Your task. Which lines in the entries below contain the string "Months"? Show each of them in full.

Source information.
-*-

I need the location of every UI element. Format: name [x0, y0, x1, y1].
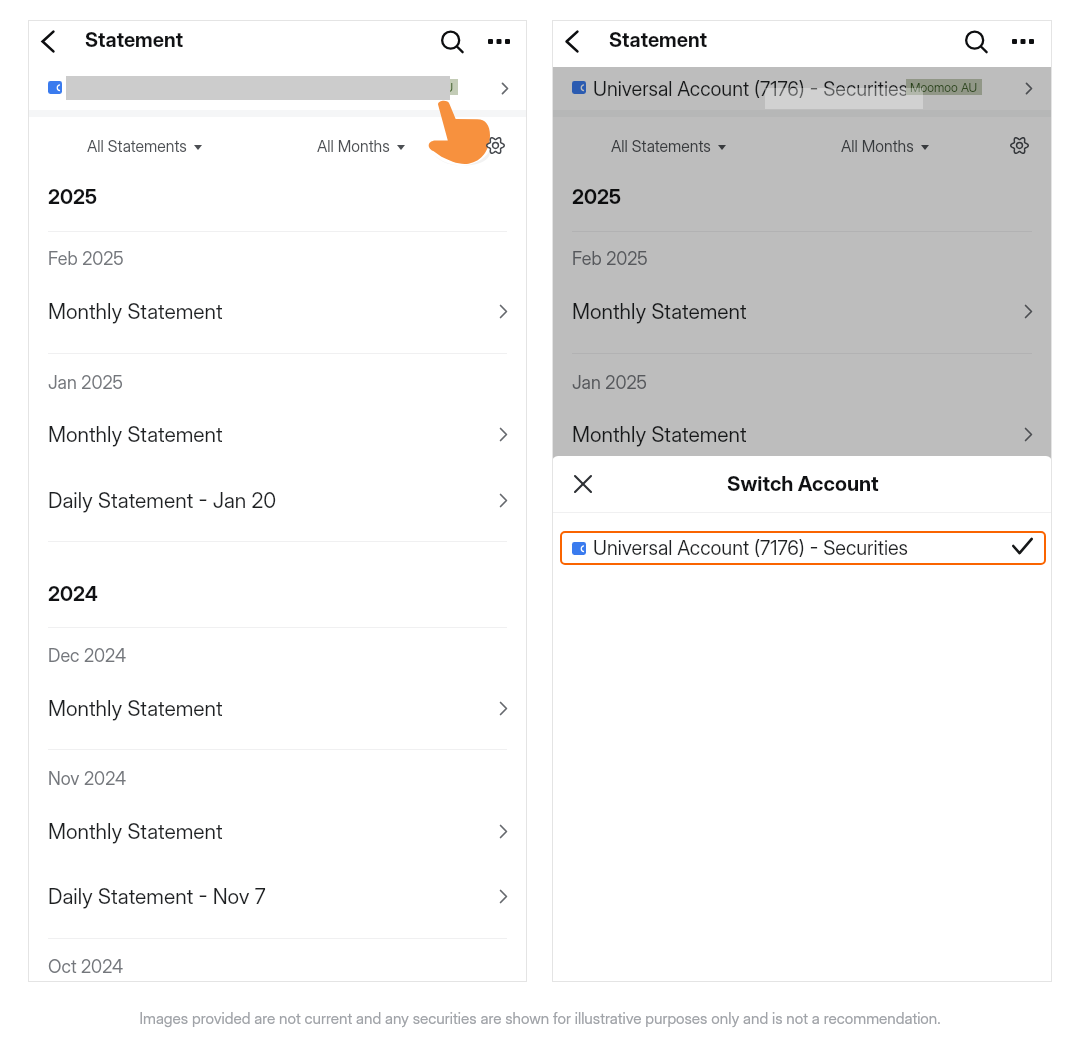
staticText: Statement: [609, 28, 708, 52]
button[interactable]: Settings: [480, 130, 510, 160]
staticText: All Months: [841, 137, 914, 156]
button[interactable]: Monthly Statement: [28, 419, 527, 449]
staticText: Feb 2025: [48, 248, 124, 270]
staticText: All Months: [317, 137, 390, 156]
button[interactable]: Search: [438, 28, 466, 56]
button[interactable]: Back: [31, 24, 65, 58]
button[interactable]: All Months: [317, 135, 405, 157]
staticText: Statement: [85, 28, 184, 52]
staticText: 2025: [572, 185, 621, 209]
staticText: Nov 2024: [48, 768, 127, 790]
button[interactable]: Daily Statement - Nov 7: [28, 881, 527, 911]
button[interactable]: Monthly Statement: [552, 419, 1052, 449]
staticText: Switch Account: [727, 471, 879, 496]
staticText: Monthly Statement: [48, 299, 223, 324]
staticText: 2025: [48, 185, 97, 209]
button[interactable]: All Statements: [87, 135, 202, 157]
staticText: Oct 2024: [48, 956, 124, 978]
button[interactable]: Back: [555, 24, 589, 58]
staticText: Monthly Statement: [572, 299, 747, 324]
button[interactable]: Universal Account (7176) - Securities: [560, 531, 1046, 565]
button[interactable]: All Statements: [611, 135, 726, 157]
staticText: Jan 2025: [48, 372, 123, 394]
button[interactable]: More options: [1009, 27, 1037, 55]
staticText: Moomoo AU: [910, 80, 978, 95]
button[interactable]: Monthly Statement: [28, 296, 527, 326]
staticText: Universal Account (7176) - Securities: [593, 77, 909, 101]
staticText: Daily Statement - Nov 7: [48, 884, 266, 909]
button[interactable]: Daily Statement - Jan 20: [552, 485, 1052, 515]
staticText: Monthly Statement: [48, 819, 223, 844]
button[interactable]: Settings: [1004, 130, 1034, 160]
button[interactable]: Monthly Statement: [28, 693, 527, 723]
button[interactable]: Daily Statement - Jan 20: [28, 485, 527, 515]
staticText: All Statements: [87, 137, 187, 156]
staticText: Jan 2025: [572, 372, 647, 394]
button[interactable]: All Months: [841, 135, 929, 157]
staticText: Daily Statement - Jan 20: [572, 488, 801, 513]
button[interactable]: Universal Account (7176) - Securities: [552, 67, 1052, 110]
staticText: Universal Account (7176) - Securities: [593, 536, 909, 560]
staticText: Universal Account (7176) - Securities: [69, 77, 385, 101]
button[interactable]: Monthly Statement: [552, 296, 1052, 326]
staticText: Monthly Statement: [572, 422, 747, 447]
button[interactable]: Close: [566, 467, 599, 500]
staticText: Feb 2025: [572, 248, 648, 270]
staticText: Moomoo AU: [386, 80, 454, 95]
button[interactable]: More options: [485, 27, 513, 55]
staticText: Monthly Statement: [48, 696, 223, 721]
staticText: Dec 2024: [48, 645, 127, 667]
button[interactable]: Universal Account (7176) - Securities: [28, 67, 527, 110]
button[interactable]: Search: [962, 28, 990, 56]
staticText: All Statements: [611, 137, 711, 156]
button[interactable]: Monthly Statement: [28, 816, 527, 846]
staticText: Monthly Statement: [48, 422, 223, 447]
staticText: Daily Statement - Jan 20: [48, 488, 277, 513]
staticText: 2024: [48, 582, 98, 606]
staticText: Images provided are not current and any …: [139, 1009, 941, 1028]
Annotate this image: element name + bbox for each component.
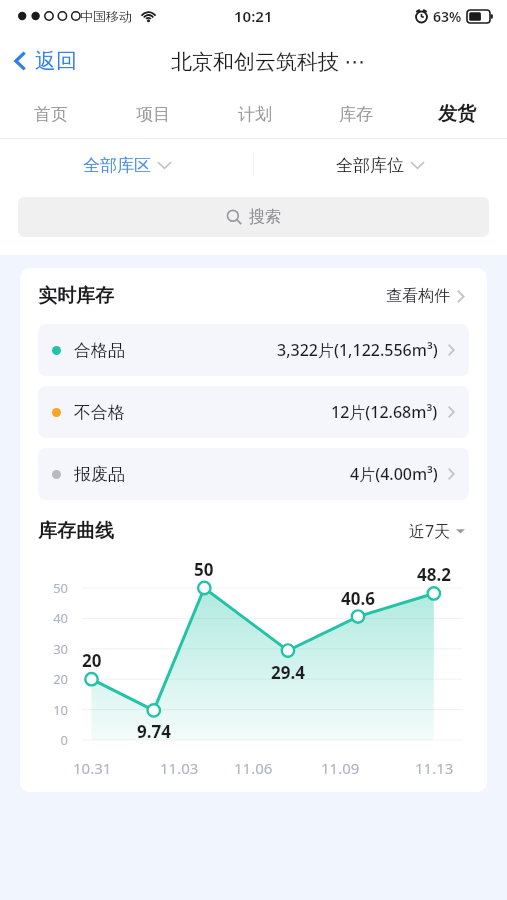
staticText: 12片(12.68m³) xyxy=(331,401,438,423)
staticText: 20 xyxy=(53,670,68,688)
staticText: 首页 xyxy=(34,104,68,125)
staticText: 10.31 xyxy=(73,758,112,778)
staticText: 3,322片(1,122.556m³) xyxy=(277,339,438,361)
staticText: 4片(4.00m³) xyxy=(350,463,438,485)
staticText: 9.74 xyxy=(137,720,171,743)
button[interactable]: 不合格 xyxy=(38,386,469,438)
staticText: 0 xyxy=(60,731,68,749)
staticText: 50 xyxy=(194,558,214,581)
staticText: 11.03 xyxy=(160,758,199,778)
staticText: 发货 xyxy=(438,102,476,126)
staticText: 计划 xyxy=(238,104,272,125)
button[interactable]: 全部库位 xyxy=(253,139,507,191)
button[interactable]: 计划 xyxy=(204,90,305,138)
staticText: 返回 xyxy=(35,48,77,74)
staticText: 30 xyxy=(53,640,68,658)
staticText: 48.2 xyxy=(417,563,451,586)
button[interactable]: 报废品 xyxy=(38,448,469,500)
staticText: 近7天 xyxy=(409,520,451,542)
staticText: 11.06 xyxy=(234,758,273,778)
staticText: 全部库位 xyxy=(336,155,404,176)
staticText: 10:21 xyxy=(234,6,273,26)
staticText: 库存曲线 xyxy=(38,519,114,543)
button[interactable]: 近7天 xyxy=(405,516,469,546)
staticText: 63% xyxy=(433,7,462,26)
button[interactable]: 搜索 xyxy=(18,197,489,237)
staticText: 40 xyxy=(53,609,68,627)
button[interactable]: 查看构件 xyxy=(382,282,469,310)
button[interactable]: 发货 xyxy=(406,90,507,138)
button[interactable]: 返回 xyxy=(0,40,89,82)
staticText: 11.09 xyxy=(321,758,360,778)
button[interactable]: 首页 xyxy=(0,90,102,138)
staticText: 中国移动 xyxy=(80,8,132,24)
staticText: 合格品 xyxy=(74,340,125,361)
staticText: 报废品 xyxy=(74,464,125,485)
staticText: 不合格 xyxy=(74,402,125,423)
staticText: 全部库区 xyxy=(83,155,151,176)
staticText: 40.6 xyxy=(341,587,375,610)
button[interactable]: 全部库区 xyxy=(0,139,253,191)
staticText: 29.4 xyxy=(271,661,305,684)
staticText: 北京和创云筑科技 ⋯ xyxy=(171,47,366,76)
staticText: 查看构件 xyxy=(386,286,450,306)
button[interactable]: 库存 xyxy=(305,90,406,138)
staticText: 50 xyxy=(53,579,68,597)
staticText: 库存 xyxy=(339,104,373,125)
button[interactable]: 合格品 xyxy=(38,324,469,376)
button[interactable]: 项目 xyxy=(102,90,204,138)
staticText: 项目 xyxy=(136,104,170,125)
staticText: 搜索 xyxy=(249,207,281,227)
staticText: 11.13 xyxy=(415,758,454,778)
staticText: 实时库存 xyxy=(38,284,114,308)
staticText: 10 xyxy=(53,701,68,719)
staticText: 20 xyxy=(82,649,102,672)
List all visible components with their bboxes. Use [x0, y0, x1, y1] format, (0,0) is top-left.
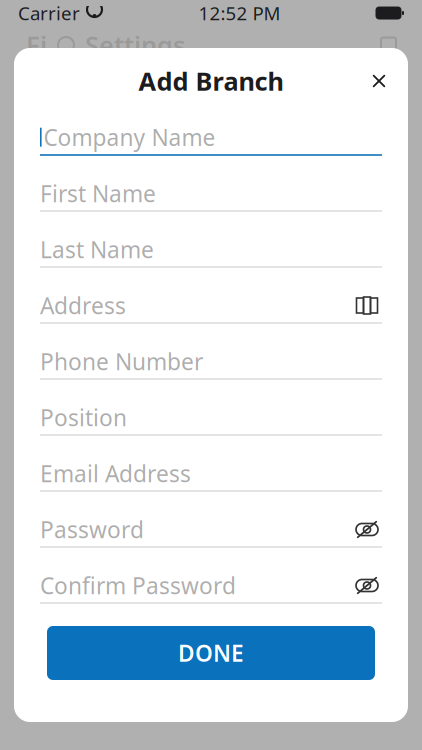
button[interactable]: First Name — [40, 166, 382, 222]
staticText: Add Branch — [138, 64, 284, 98]
button[interactable]: DONE — [47, 626, 375, 680]
staticText: Carrier — [18, 1, 80, 25]
button[interactable]: Email Address — [40, 446, 382, 502]
staticText: Address — [40, 290, 126, 320]
staticText: Settings — [85, 28, 185, 62]
button[interactable]: Confirm Password — [40, 558, 382, 614]
button[interactable]: Show password — [352, 572, 382, 598]
staticText: DONE — [178, 638, 244, 668]
staticText: Email Address — [40, 458, 191, 488]
button[interactable]: Last Name — [40, 222, 382, 278]
button[interactable]: Pick address on map — [352, 292, 382, 318]
button[interactable]: Show password — [352, 516, 382, 542]
staticText: Confirm Password — [40, 570, 236, 600]
staticText: First Name — [40, 178, 156, 208]
button[interactable]: Phone Number — [40, 334, 382, 390]
staticText: Company Name — [44, 122, 216, 152]
button[interactable]: Address — [40, 278, 382, 334]
button[interactable]: Close — [362, 64, 396, 98]
staticText: Fi — [26, 28, 47, 62]
staticText: Phone Number — [40, 346, 203, 376]
button[interactable]: Company Name — [40, 110, 382, 166]
staticText: Position — [40, 402, 127, 432]
staticText: 12:52 PM — [198, 1, 280, 25]
staticText: Password — [40, 514, 144, 544]
button[interactable]: Position — [40, 390, 382, 446]
button[interactable]: Password — [40, 502, 382, 558]
staticText: Last Name — [40, 234, 154, 264]
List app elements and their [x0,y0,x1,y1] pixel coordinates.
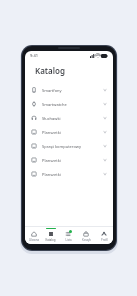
staticText: Sprzęt komputerowy [42,144,81,149]
button[interactable]: Glowna [25,227,42,242]
staticText: Lista [65,238,72,242]
button[interactable]: Koszyk [77,227,95,242]
staticText: Glowna [29,238,39,242]
staticText: Koszyk [82,238,91,242]
staticText: Planszetki [42,130,61,135]
button[interactable]: Profil [95,227,113,242]
button[interactable]: Sprzęt komputerowy [25,139,113,153]
staticText: Profil [101,238,108,242]
button[interactable]: Planszetki [25,125,113,139]
staticText: Smartwatche [42,102,67,107]
button[interactable]: Planszetki [25,167,113,181]
button[interactable]: Słuchawki [25,111,113,125]
button[interactable]: Katalog [42,227,59,242]
button[interactable]: Lista [59,227,77,242]
button[interactable]: Smartwatche [25,97,113,111]
staticText: Smartfony [42,88,62,93]
staticText: Katalog [35,65,65,76]
button[interactable]: Smartfony [25,83,113,97]
staticText: Katalog [45,238,56,242]
staticText: Planszetki [42,172,61,177]
button[interactable]: Planszetki [25,153,113,167]
staticText: 9:41 [30,53,38,58]
staticText: Planszetki [42,158,61,163]
staticText: Słuchawki [42,116,61,121]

-*-

Answer to this problem.
staticText: All Months: [841, 137, 914, 156]
staticText: All Months: [317, 137, 390, 156]
button[interactable]: All Months: [317, 135, 405, 157]
button[interactable]: All Months: [841, 135, 929, 157]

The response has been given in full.